I’d like to believe that I’m more interesting than who I really am–when I lie in bed, I think of looming deadlines and my quiet self and smiling photographs of my friends on my Snapchat story and think to myself, is this fictitious? I am full of so many doubts about the mundane and it feels like they’re constantly being tattooed on my brain, both new doubts and bad habits haunting me from times I knew myself less. It’s hard to escape from it, the little ache that has found its home in my body; it feels almost as if my body is betraying me, from the smallest rumbling to panic attacks–why can’t you just be harmonious–grow and breathe and sway gently in the wind like those roses Dad planted in the backyard, so seamlessly that people take photos and admire them from their screens. They are so beautiful, like Joycean descriptions of snow, except so full of red vivacity and sensitivity and universality of the human spirit (whatever the human spirit is).

Last week, I drank away my anxiety on the dance floor–wine aunt-drunk. In absolute stupor, unravelling in nostalgic and present tunes, I expect to slip away from self-consciousness for a few hours and have a good boogie surrounded by my friends, perhaps even think to myself, ah, you’ve found yourself finally, without needing to travel to Europe or Asia–university is all about finding yourself, finally!

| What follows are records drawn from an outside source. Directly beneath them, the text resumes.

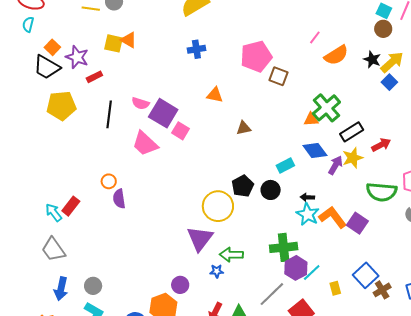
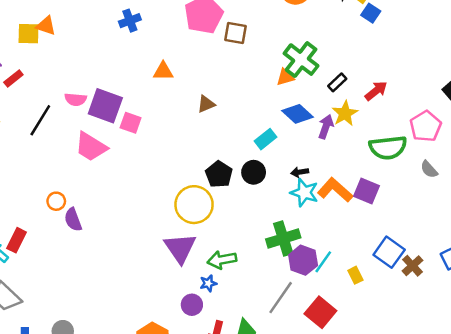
black line: (109, 114) -> (40, 120), turned 36
black rectangle: (352, 132) -> (337, 82), size x0.7
purple circle: (180, 285) -> (192, 305), moved

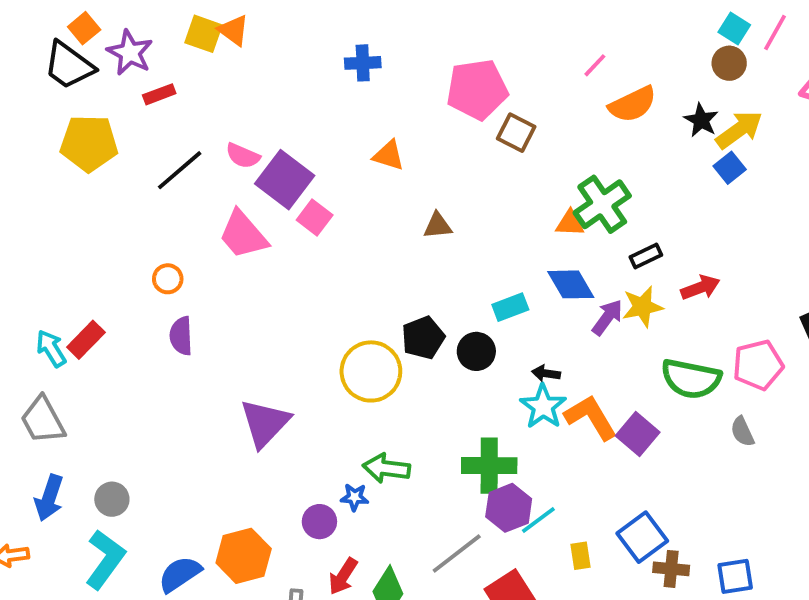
orange circle: (56, 201) -> (168, 279), moved
purple triangle: (180, 248) -> (265, 423), moved
brown cross: (413, 266) -> (671, 569), turned 30

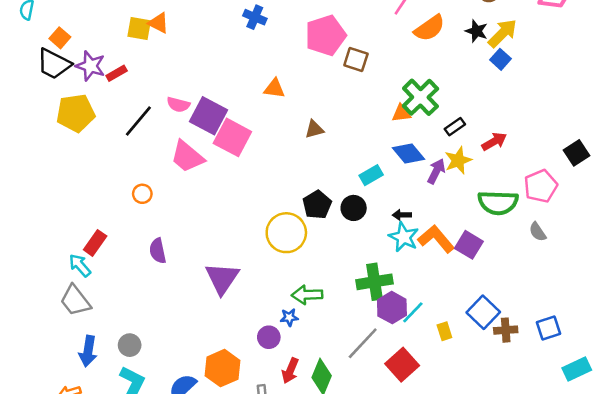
purple star: (130, 53) -> (90, 66), moved
blue cross: (363, 63) -> (255, 17), moved, turned 35
pink square: (315, 217) -> (232, 137), size x1.6
purple semicircle: (181, 336) -> (158, 251), moved
cyan arrow: (51, 348) -> (80, 265), moved

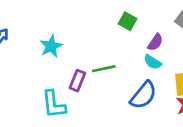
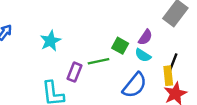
green square: (128, 21) -> (120, 46), moved

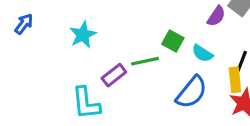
purple semicircle: (145, 37) -> (216, 16), moved
purple rectangle: (74, 72) -> (114, 75), turned 30

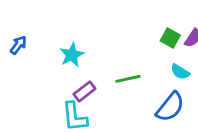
green square: (173, 41) -> (170, 38), moved
purple rectangle: (114, 75) -> (84, 91), moved

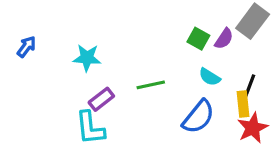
cyan star: (72, 55) -> (87, 58), turned 30

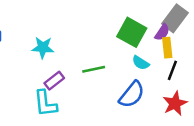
green square: (198, 39) -> (132, 32), size x1.6
purple semicircle: (224, 39) -> (162, 32), moved
yellow rectangle: (243, 104) -> (167, 48), moved

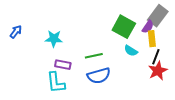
purple rectangle: (54, 81) -> (63, 65), turned 49
blue semicircle: (132, 95) -> (99, 76), moved, turned 35
red star: (175, 103) -> (158, 71), moved

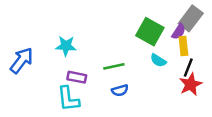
blue arrow: (16, 32) -> (22, 60), moved, size x1.6
blue semicircle: (99, 76) -> (120, 90), size x0.6

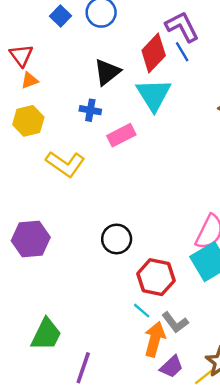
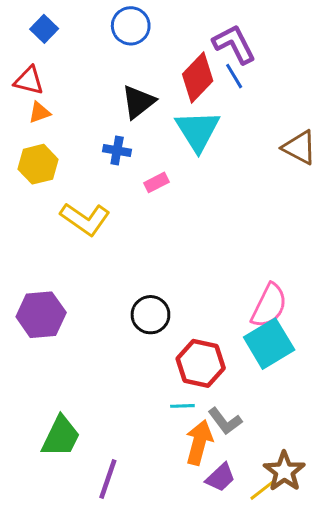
blue square: (61, 16) -> (44, 29), moved
red triangle: (21, 55) -> (29, 81), turned -40
pink rectangle: (121, 135) -> (157, 182), size x0.7
cyan line: (142, 311) -> (182, 406), turned -42

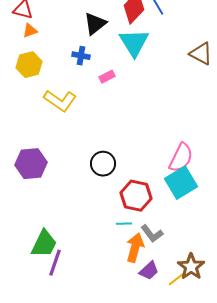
purple line: (108, 479) -> (55, 263), moved

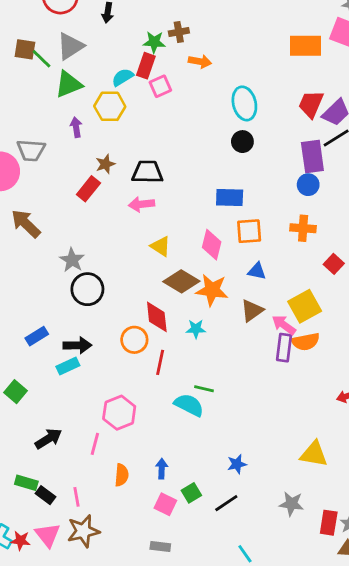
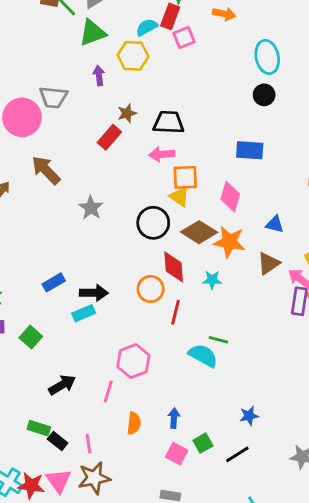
orange square: (249, 231) -> (185, 177), moved
black circle: (87, 289) -> (153, 223), moved
red star: (20, 541) -> (31, 486), size x1.4

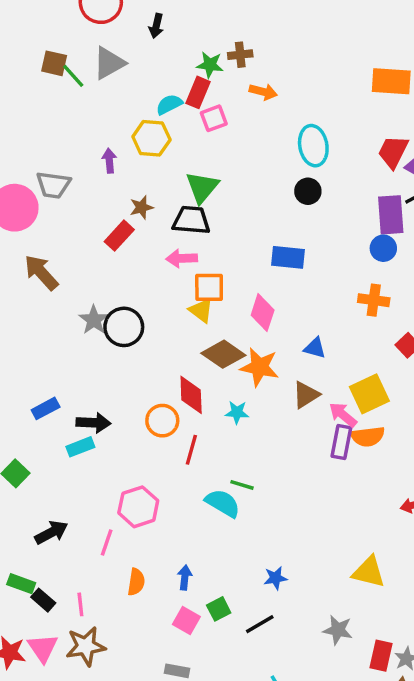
green triangle: (93, 33) -> (202, 187), moved, turned -32
black circle: (153, 223) -> (124, 327), moved

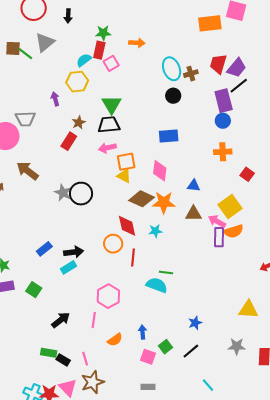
brown cross: (240, 55) -> (191, 74), moved
brown triangle: (306, 395) -> (193, 214), turned 42
orange semicircle: (136, 582) -> (115, 340), turned 56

Then I’d wobble around in heels acting as if I am the most interesting person in the entire world, acting as if I know who I am. In reality, I become a Picasso painting of myself–fragments of who I want to be, still steeped in past anxieties and half drunkenness. I am exaggerated, my form blurred in the mirror, because of outdated contact lenses that hurt my eyes. To see myself more clearly, I hold up my iPhone to the mirror, loading up my Snapchat.

I closely watch the girl on the screen: a dark silhouette, shoulders illuminated by dim green light. With a click, it’s as if she’s frozen in time.